İkinci önemli filozof ise John Locke’dır. John Locke, insanların doğal olarak özgür ve eşit olduğunu savunur. Ona göre, insanlar doğal haklara sahiptir ve bu haklar devlet tarafından korunmalıdır. Locke'a göre, hükümetin meşruiyeti, halkın rızasıyla kurulur ve bu rıza sosyal bir sözleşmeyle ifade edilir. Locke'un görüşüne göre, hukukun temeli, bireylerin haklarına saygı duyan bir toplumsal sözleşmedir.
Son düşünür ise “Toplumsal Sözleşme” isminde bir eseri de bulunan Jean-Jacques Rousseau’dur. Jean-Jacques Rousseau, toplumsal sözleşmeyi daha da ileri götürür ve genel irade kavramını ortaya atar. Ona göre, genel irade, toplumun üyelerinin ortak çıkarlarını temsil eder ve herkesin en yüksek menfaatini gözetir. Rousseau'ya göre, hukukun temeli, bu genel iradeyi ifade eden bir toplumsal sözleşmedir ve her birey bu sözleşmeye katkıda bulunur.
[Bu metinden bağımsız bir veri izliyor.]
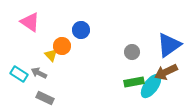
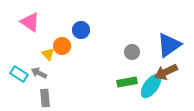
yellow triangle: moved 3 px left, 1 px up
green rectangle: moved 7 px left
gray rectangle: rotated 60 degrees clockwise
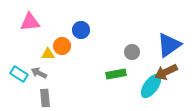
pink triangle: rotated 40 degrees counterclockwise
yellow triangle: rotated 48 degrees counterclockwise
green rectangle: moved 11 px left, 8 px up
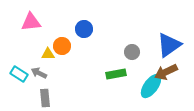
pink triangle: moved 1 px right
blue circle: moved 3 px right, 1 px up
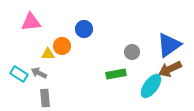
brown arrow: moved 4 px right, 3 px up
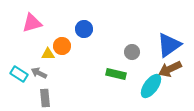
pink triangle: moved 1 px right, 1 px down; rotated 10 degrees counterclockwise
green rectangle: rotated 24 degrees clockwise
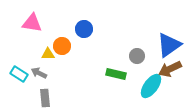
pink triangle: rotated 25 degrees clockwise
gray circle: moved 5 px right, 4 px down
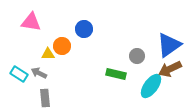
pink triangle: moved 1 px left, 1 px up
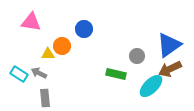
cyan ellipse: rotated 10 degrees clockwise
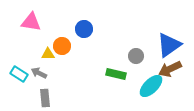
gray circle: moved 1 px left
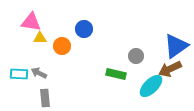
blue triangle: moved 7 px right, 1 px down
yellow triangle: moved 8 px left, 16 px up
cyan rectangle: rotated 30 degrees counterclockwise
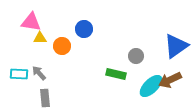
brown arrow: moved 11 px down
gray arrow: rotated 21 degrees clockwise
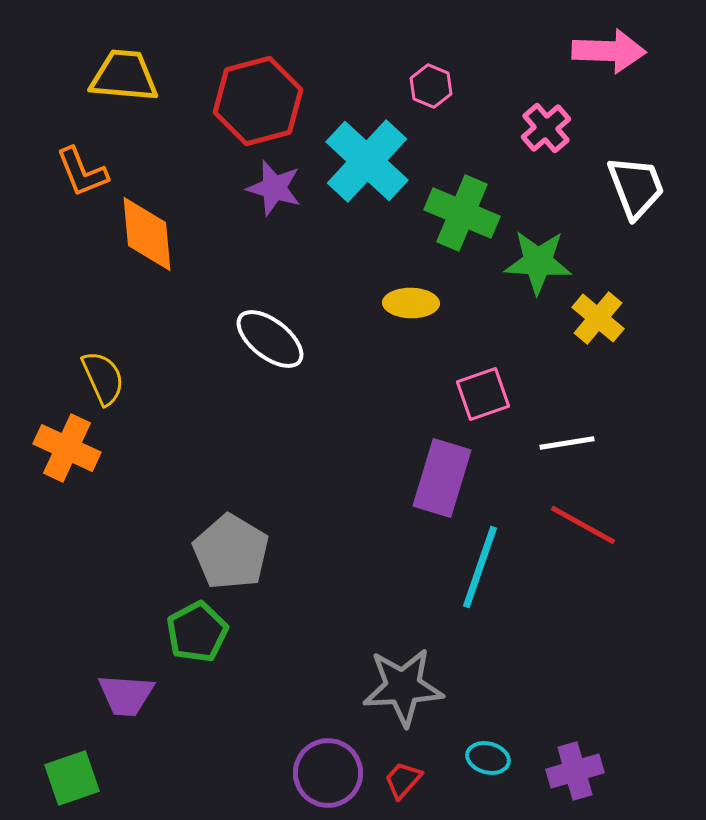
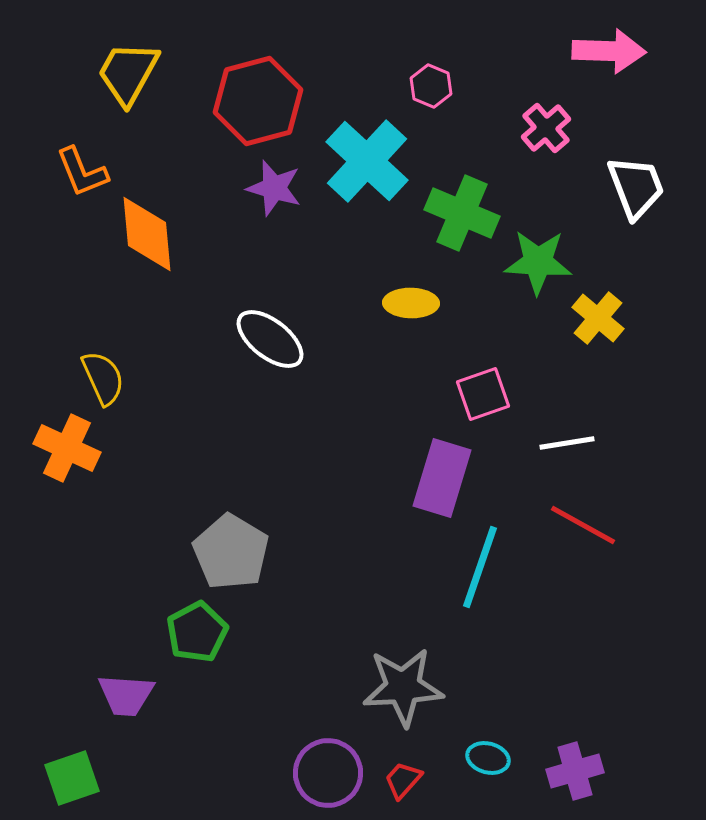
yellow trapezoid: moved 4 px right, 3 px up; rotated 66 degrees counterclockwise
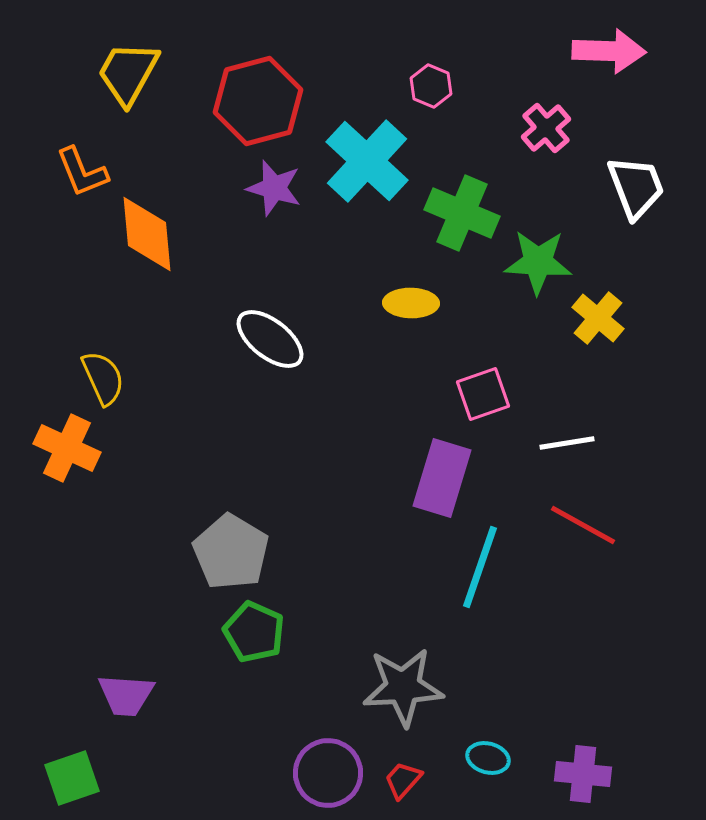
green pentagon: moved 57 px right; rotated 20 degrees counterclockwise
purple cross: moved 8 px right, 3 px down; rotated 22 degrees clockwise
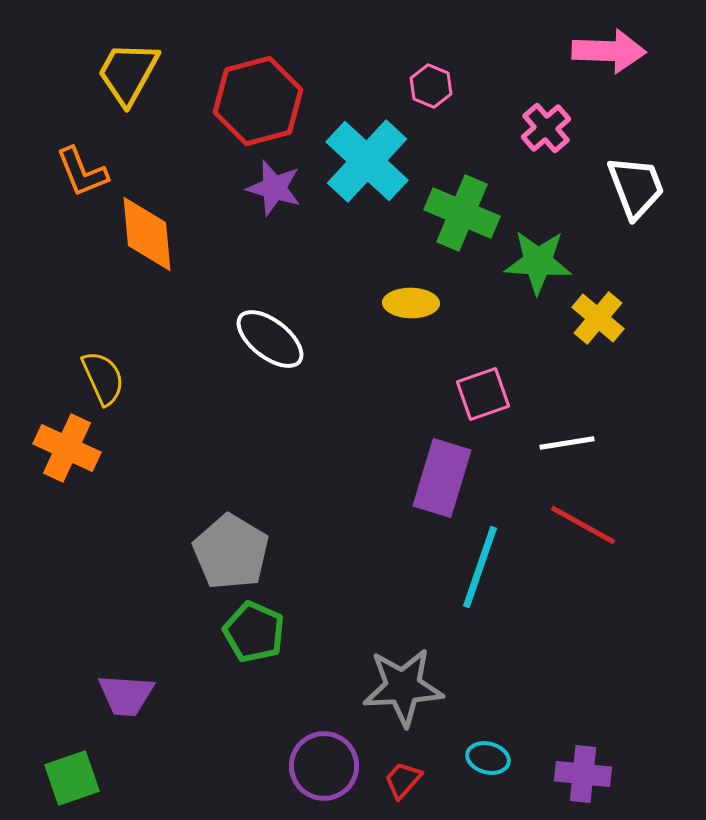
purple circle: moved 4 px left, 7 px up
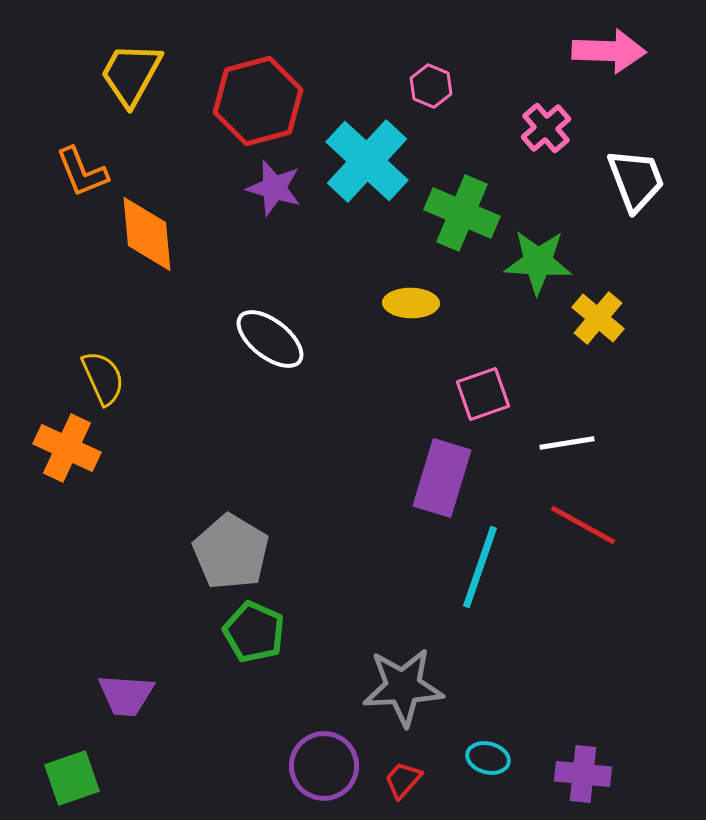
yellow trapezoid: moved 3 px right, 1 px down
white trapezoid: moved 7 px up
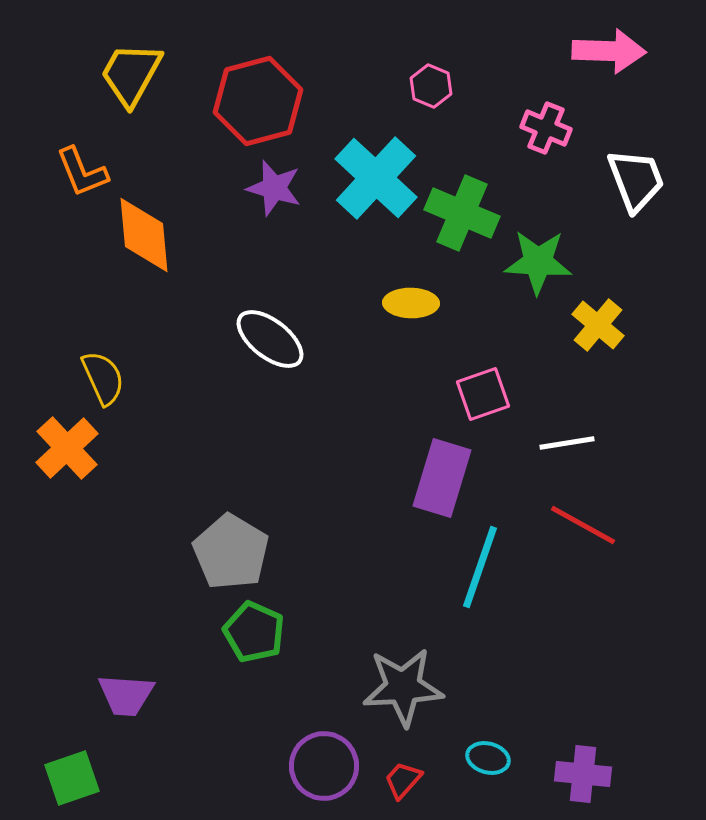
pink cross: rotated 27 degrees counterclockwise
cyan cross: moved 9 px right, 17 px down
orange diamond: moved 3 px left, 1 px down
yellow cross: moved 7 px down
orange cross: rotated 22 degrees clockwise
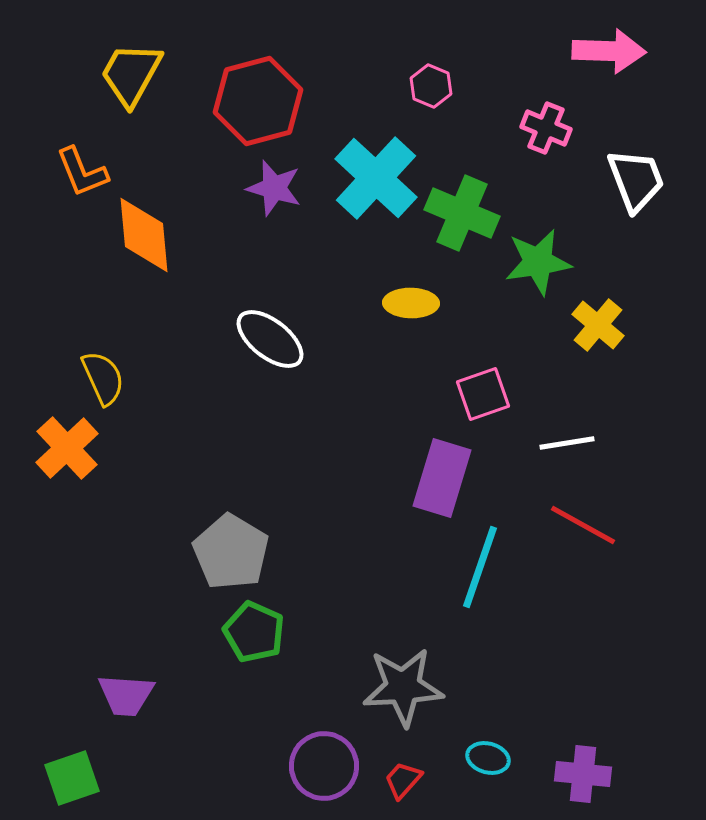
green star: rotated 12 degrees counterclockwise
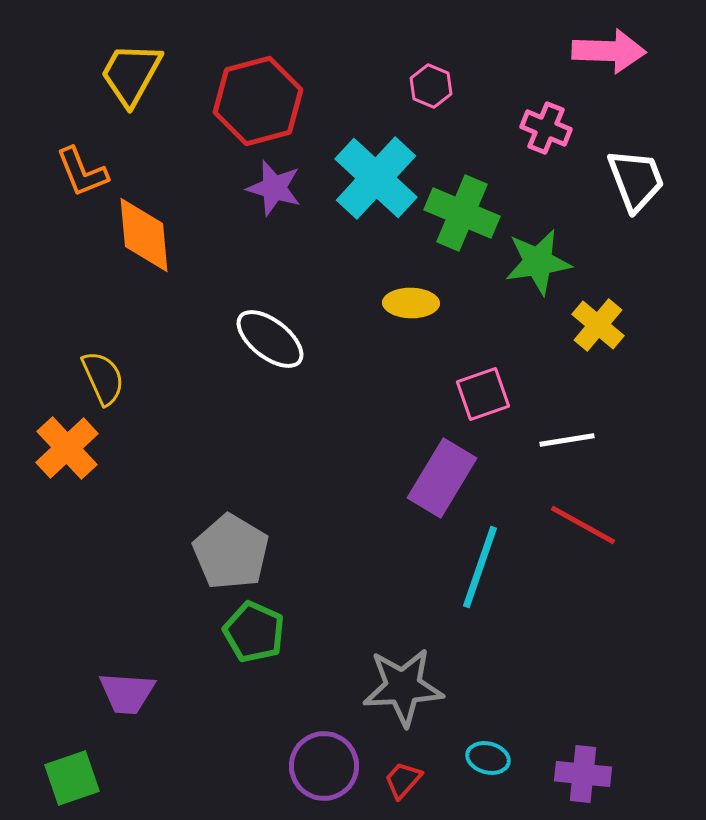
white line: moved 3 px up
purple rectangle: rotated 14 degrees clockwise
purple trapezoid: moved 1 px right, 2 px up
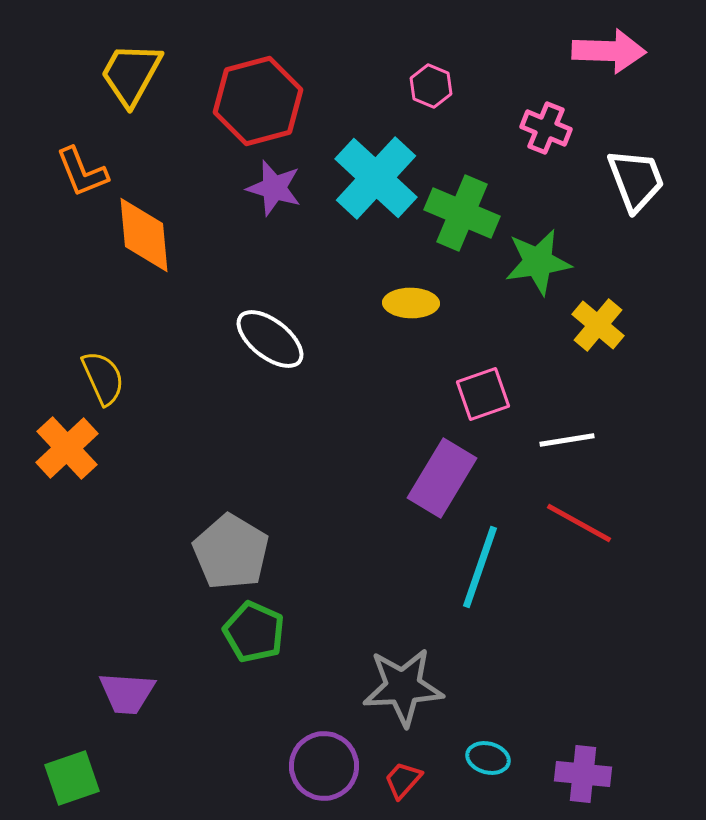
red line: moved 4 px left, 2 px up
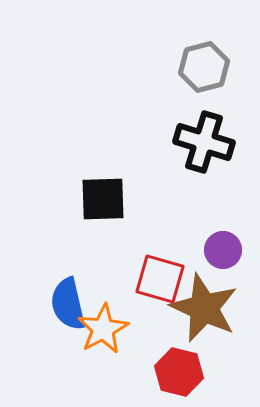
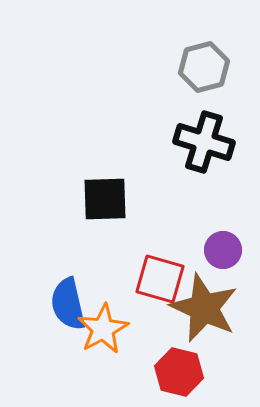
black square: moved 2 px right
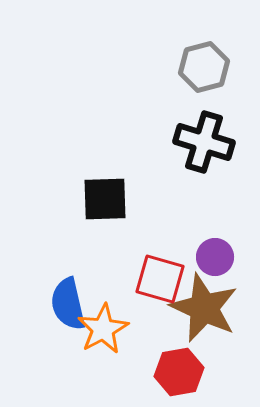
purple circle: moved 8 px left, 7 px down
red hexagon: rotated 24 degrees counterclockwise
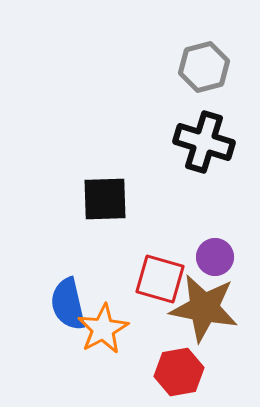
brown star: rotated 14 degrees counterclockwise
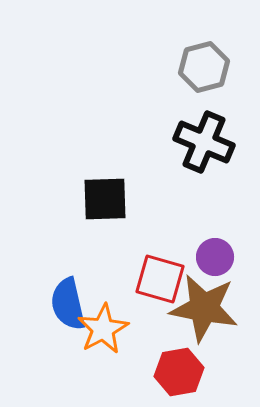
black cross: rotated 6 degrees clockwise
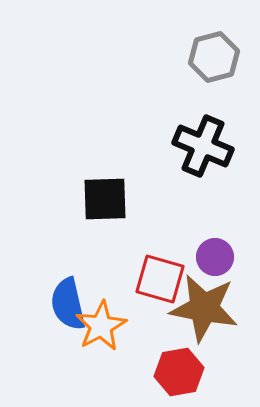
gray hexagon: moved 10 px right, 10 px up
black cross: moved 1 px left, 4 px down
orange star: moved 2 px left, 3 px up
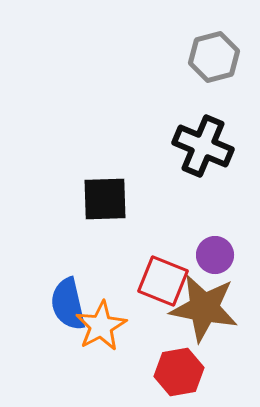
purple circle: moved 2 px up
red square: moved 3 px right, 2 px down; rotated 6 degrees clockwise
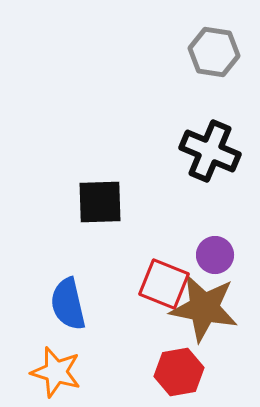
gray hexagon: moved 5 px up; rotated 24 degrees clockwise
black cross: moved 7 px right, 5 px down
black square: moved 5 px left, 3 px down
red square: moved 1 px right, 3 px down
orange star: moved 45 px left, 46 px down; rotated 27 degrees counterclockwise
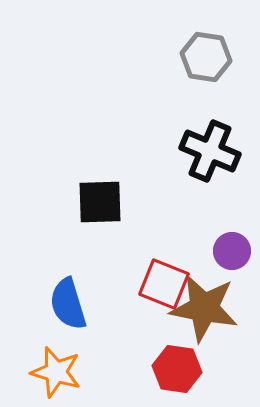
gray hexagon: moved 8 px left, 5 px down
purple circle: moved 17 px right, 4 px up
blue semicircle: rotated 4 degrees counterclockwise
red hexagon: moved 2 px left, 3 px up; rotated 18 degrees clockwise
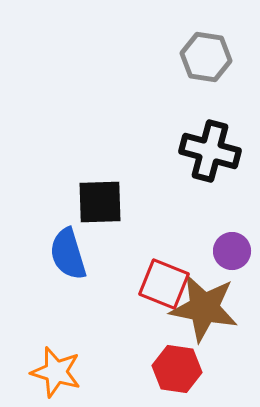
black cross: rotated 8 degrees counterclockwise
blue semicircle: moved 50 px up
Sonuç olarak, Hobbes'un otoriter yaklaşımı, Locke'un bireysel haklara vurgusu ve Rousseau'nun genel irade teorisi, devletin ortaya çıkması ve hukukun temelini oluşturan genel irade ve toplumsal sözleşme kuramının farklı yönlerini temsil eder. Bu kuram, insanların toplumsal düzeni ve adaleti sağlamak için nasıl bir araya geldiğini ve devlet ile hükümetin meşruiyetini nasıl sağladığını anlamamıza yardımcı olur.